Anyway, enough of politics and more of the security issues.
The mood that struck me when I first arrived at Jomo Kenyatta was one of calm. The recent terrorist attacks had done very little to douse the spirit of the people. It has almost reinforced their patriotism and, despite the obvious negative effects that recent events will have on the tourism market, they remain hopeful that these events will soon be forgotten and normality will return once again.
Hakunu mutata. No problem.
During my visit, we spent a large part of the 3 days visiting a number of suburbs in Nairobi. We even drove through the much maligned eastern suburbs, Somali strongholds where recent attacks have taken place.
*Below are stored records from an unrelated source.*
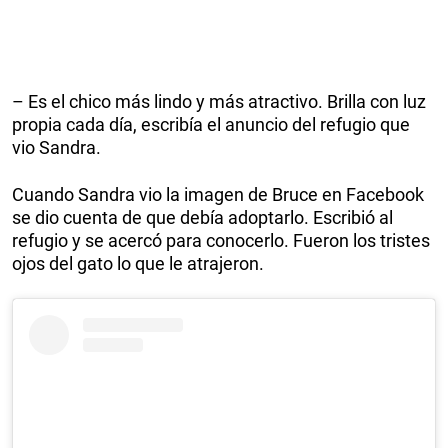
– Es el chico más lindo y más atractivo. Brilla con luz
propia cada día, escribía el anuncio del refugio que
vio Sandra.
Cuando Sandra vio la imagen de Bruce en Facebook
se dio cuenta de que debía adoptarlo. Escribió al
refugio y se acercó para conocerlo. Fueron los tristes
ojos del gato lo que le atrajeron.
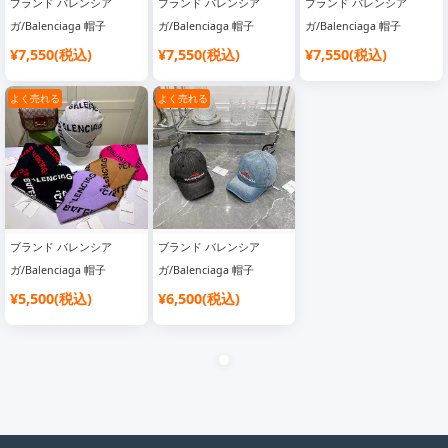
ブランド バレンシア
ブランド バレンシア
ブランド バレンシア
ガ/Balenciaga 帽子
ガ/Balenciaga 帽子
ガ/Balenciaga 帽子
¥7,550(税込)
¥7,550(税込)
¥7,550(税込)
よく売れる
よく売れる
ブランド バレンシア
ブランド バレンシア
ガ/Balenciaga 帽子
ガ/Balenciaga 帽子
¥5,500(税込)
¥6,500(税込)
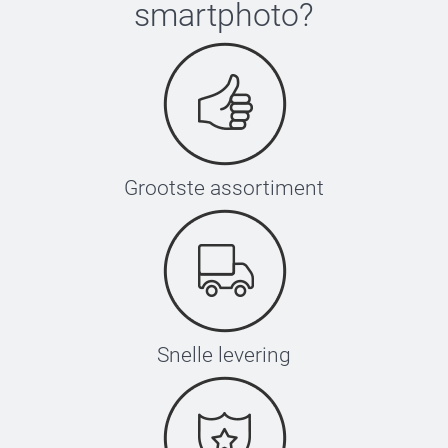
smartphoto
?
Grootste assortiment
Snelle levering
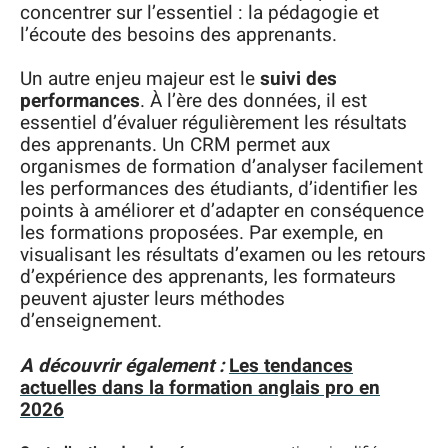
concentrer sur l’essentiel : la pédagogie et
l’écoute des besoins des apprenants.
Un autre enjeu majeur est le
suivi des
performances
. À l’ère des données, il est
essentiel d’évaluer régulièrement les résultats
des apprenants. Un CRM permet aux
organismes de formation d’analyser facilement
les performances des étudiants, d’identifier les
points à améliorer et d’adapter en conséquence
les formations proposées. Par exemple, en
visualisant les résultats d’examen ou les retours
d’expérience des apprenants, les formateurs
peuvent ajuster leurs méthodes
d’enseignement.
A découvrir également :
Les tendances
actuelles dans la formation anglais pro en
2026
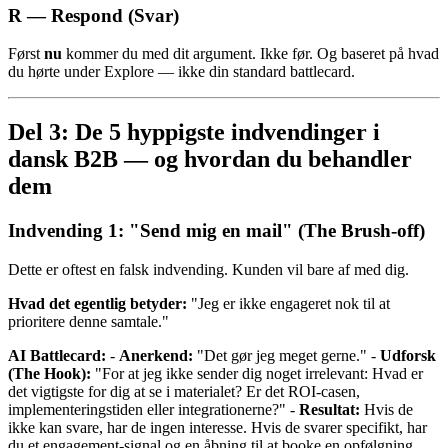
R — Respond (Svar)
Først
nu
kommer du med dit argument. Ikke før. Og baseret på hvad
du hørte under Explore — ikke din standard battlecard.
Del 3: De 5 hyppigste indvendinger i
dansk B2B — og hvordan du behandler
dem
Indvending 1: "Send mig en mail" (The Brush-off)
Dette er oftest en falsk indvending. Kunden vil bare af med dig.
Hvad det egentlig betyder:
"Jeg er ikke engageret nok til at
prioritere denne samtale."
AI Battlecard:
-
Anerkend:
"Det gør jeg meget gerne." -
Udforsk
(The Hook):
"For at jeg ikke sender dig noget irrelevant: Hvad er
det vigtigste for dig at se i materialet? Er det ROI-casen,
implementeringstiden eller integrationerne?" -
Resultat:
Hvis de
ikke kan svare, har de ingen interesse. Hvis de svarer specifikt, har
du et engagement-signal og en åbning til at booke en opfølgning.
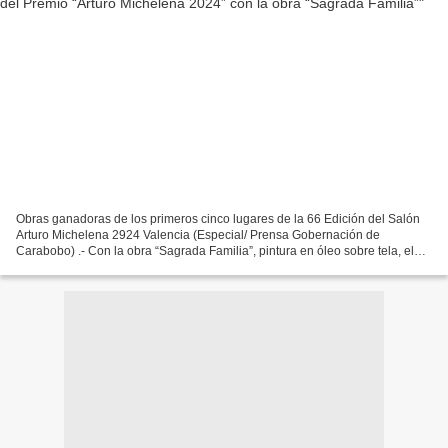
Obras ganadoras de los primeros cinco lugares de la 66 Edición del Salón
Arturo Michelena 2924 Valencia (Especial/ Prensa Gobernación de
Carabobo) .- Con la obra “Sagrada Familia”, pintura en óleo sobre tela, el
artista merideño Dayson Piedrahita se hizo...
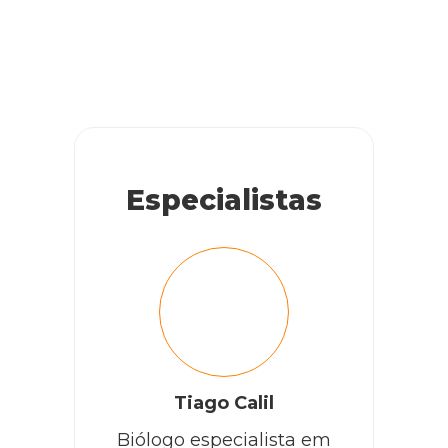
Especialistas
Tiago Calil
Biólogo especialista em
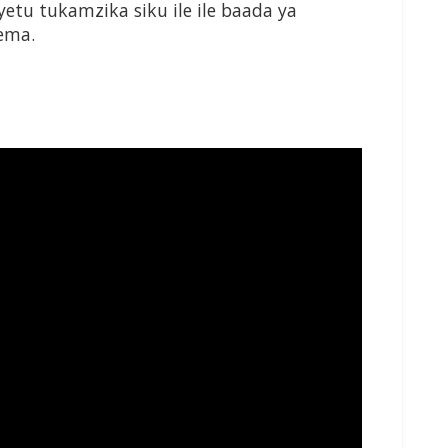
etu tukamzika siku ile ile baada ya
ema.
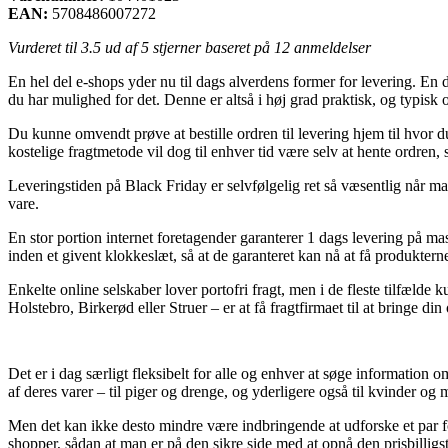
EAN:
5708486007272
Vurderet til
3.5
ud af 5 stjerner baseret på
12
anmeldelser
En hel del e-shops yder nu til dags alverdens former for levering. En de
du har mulighed for det. Denne er altså i høj grad praktisk, og typi
Du kunne omvendt prøve at bestille ordren til levering hjem til hvor
kostelige fragtmetode vil dog til enhver tid være selv at hente ordren
Leveringstiden på Black Friday er selvfølgelig ret så væsentlig når ma
vare.
En stor portion internet foretagender garanterer 1 dags levering på 
inden et givent klokkeslæt, så at de garanteret kan nå at få produktern
Enkelte online selskaber lover portofri fragt, men i de fleste tilfælde 
Holstebro, Birkerød eller Struer – er at få fragtfirmaet til at bringe din
Det er i dag særligt fleksibelt for alle og enhver at søge information 
af deres varer – til piger og drenge, og yderligere også til kvinder o
Men det kan ikke desto mindre være indbringende at udforske et par f
shopper, sådan at man er på den sikre side med at opnå den prisbilligst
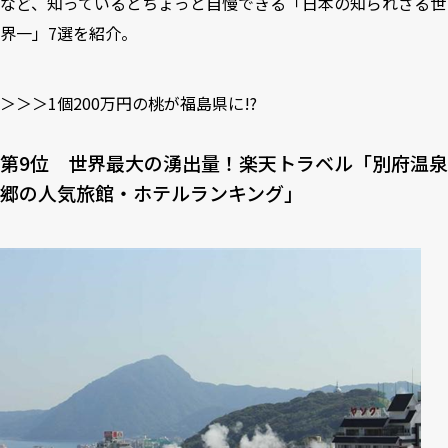
など、知っているとちょっと自慢できる「日本の知られざる世
界一」7選を紹介。
＞＞＞1個200万円の桃が福島県に!?
第9位 世界最⼤の湧出量！楽天トラベル「別府温泉
郷の⼈気旅館・ホテルランキング」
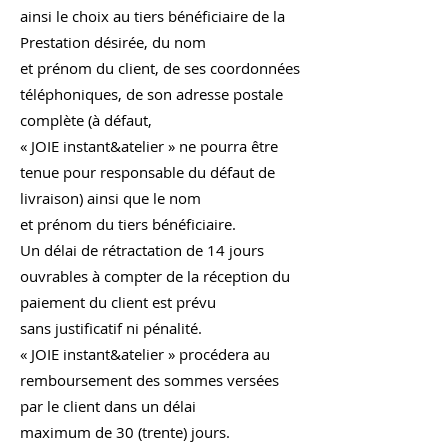
ainsi le choix au tiers bénéficiaire de la
Prestation désirée, du nom
et prénom du client, de ses coordonnées
téléphoniques, de son adresse postale
complète (à défaut,
« JOIE instant&atelier » ne pourra être
tenue pour responsable du défaut de
livraison) ainsi que le nom
et prénom du tiers bénéficiaire.
Un délai de rétractation de 14 jours
ouvrables à compter de la réception du
paiement du client est prévu
sans justificatif ni pénalité.
« JOIE instant&atelier » procédera au
remboursement des sommes versées
par le client dans un délai
maximum de 30 (trente) jours.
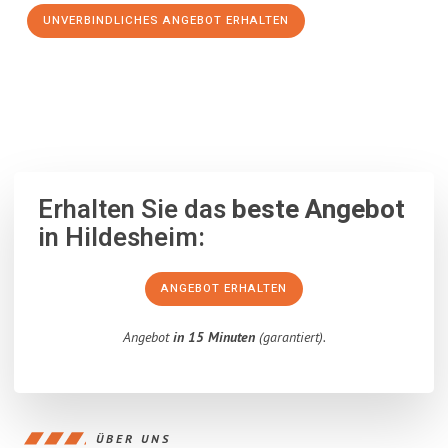
UNVERBINDLICHES ANGEBOT ERHALTEN
100% unverbindlich
– Garantiert eine Antwort
innerhalb von 15
Minuten
.
Erhalten Sie das
beste Angebot
in Hildesheim:
ANGEBOT ERHALTEN
Angebot
in 15 Minuten
(garantiert).
ÜBER UNS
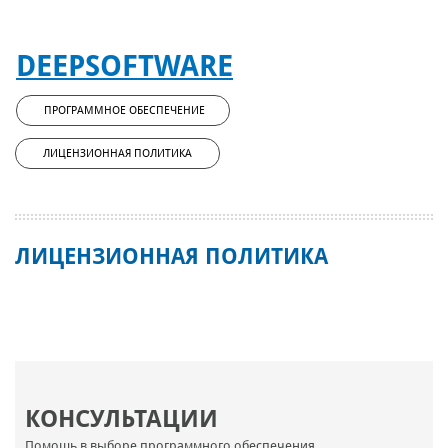
DEEPSOFTWARE
ПРОГРАММНОЕ ОБЕСПЕЧЕНИЕ
ЛИЦЕНЗИОННАЯ ПОЛИТИКА
ЛИЦЕНЗИОННАЯ ПОЛИТИКА
КОНСУЛЬТАЦИИ
Помощь в выборе программного обеспечения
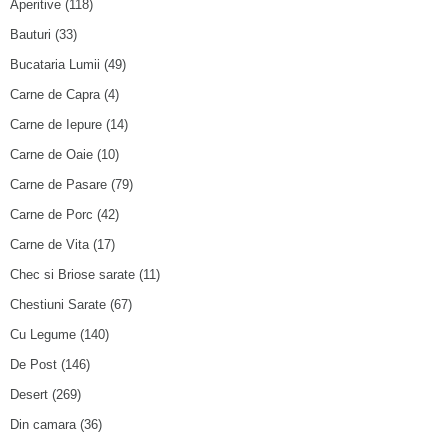
Aperitive
(118)
Bauturi
(33)
Bucataria Lumii
(49)
Carne de Capra
(4)
Carne de Iepure
(14)
Carne de Oaie
(10)
Carne de Pasare
(79)
Carne de Porc
(42)
Carne de Vita
(17)
Chec si Briose sarate
(11)
Chestiuni Sarate
(67)
Cu Legume
(140)
De Post
(146)
Desert
(269)
Din camara
(36)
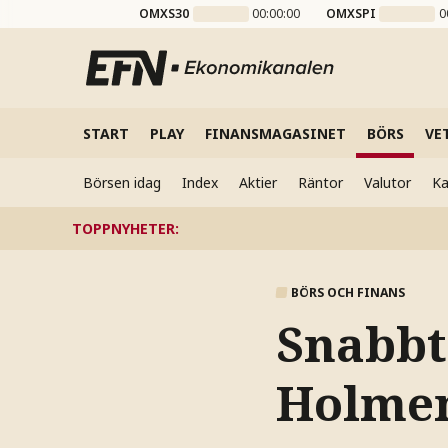
OMXS30
00:00:00
OMXSPI
0
START
PLAY
FINANSMAGASINET
BÖRS
VE
Börsen idag
Index
Aktier
Räntor
Valutor
Ka
TOPPNYHETER
:
BÖRS OCH FINANS
Snabbt
Holme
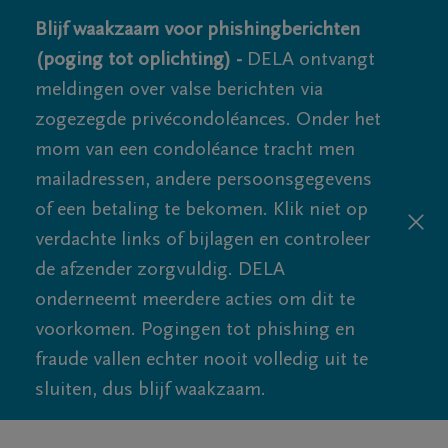
Blijf waakzaam voor phishingberichten
(poging tot oplichting) -
DELA ontvangt
meldingen over valse berichten via
zogezegde privécondoléances. Onder het
mom van een condoléance tracht men
mailadressen, andere persoonsgegevens
of een betaling te bekomen. Klik niet op
verdachte links of bijlagen en controleer
de afzender zorgvuldig. DELA
onderneemt meerdere acties om dit te
voorkomen. Pogingen tot phishing en
fraude vallen echter nooit volledig uit te
sluiten, dus blijf waakzaam.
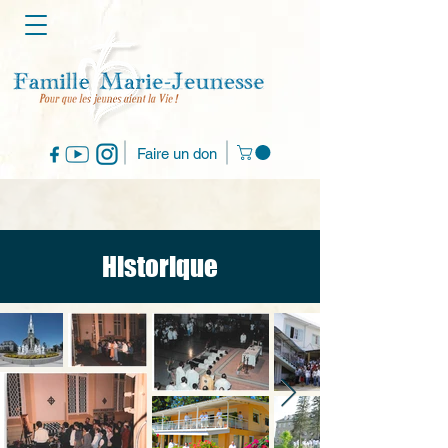
Faire un don
Historique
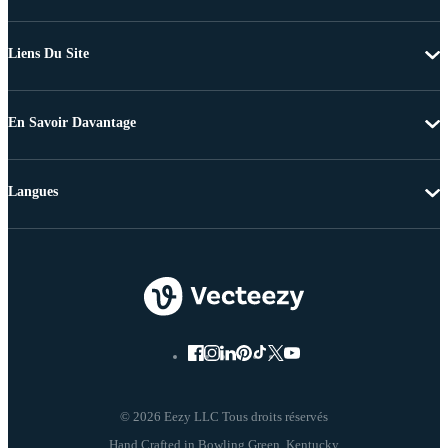
Liens Du Site
En Savoir Davantage
Langues
© 2026 Eezy LLC Tous droits réservés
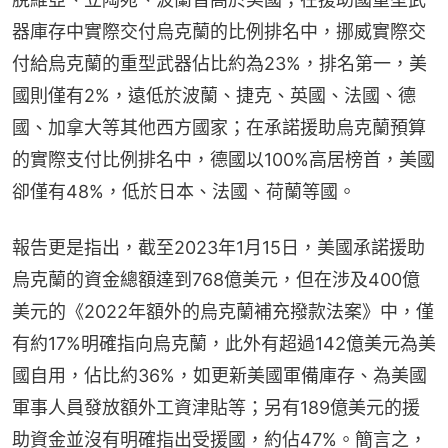
器庫存中實際交付烏克蘭的比例排名中，挪威實際交
付給烏克蘭的重型武器佔比約為23%，排名第一，美
國則僅有2%，遠低於波蘭、捷克、英國、法國、德
國、加拿大等其他西方國家；在承諾援助烏克蘭預算
的實際支付比例排名中，德國以100%高居榜首，美國
卻僅有48%，低於日本、法國、荷蘭等國。
報告更是指出，截至2023年1月15日，美國承諾援助
烏克蘭的資金總額達到768億美元，但在涉及400億
美元的《2022年額外的烏克蘭補充撥款法案》中，僅
有約17%明確指向烏克蘭，此外有超過142億美元為美
國自用，佔比約36%，如更新美國軍備庫存、為美國
軍事人員發放額外工資津貼等；另有189億美元的援
助資金並沒有明確指出受援國，約佔47%。簡言之，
I can honestly say that I never felt threatened. Naïve maybe. The most striking aspect that I noticed since my visit 4 months ago was the improvement of the road network. Everything seemed a lot cleaner. There was still a vibrancy in the upmarket shopping centres suggesting that not only are people not avoiding these destinations, but the consumer economy is thriving.
I urge all to visit this country. Whilst I cannot guarantee your safety (the same would apply to any other country you visited in the World – particularly those that are on Al Qaeda’s radar) – what I can assure you is that you will not feel threatened.
The insecurities are overridden by the genuine warmth and hospitality that is unique to the Kenyan culture.
They need you. And you will want to give.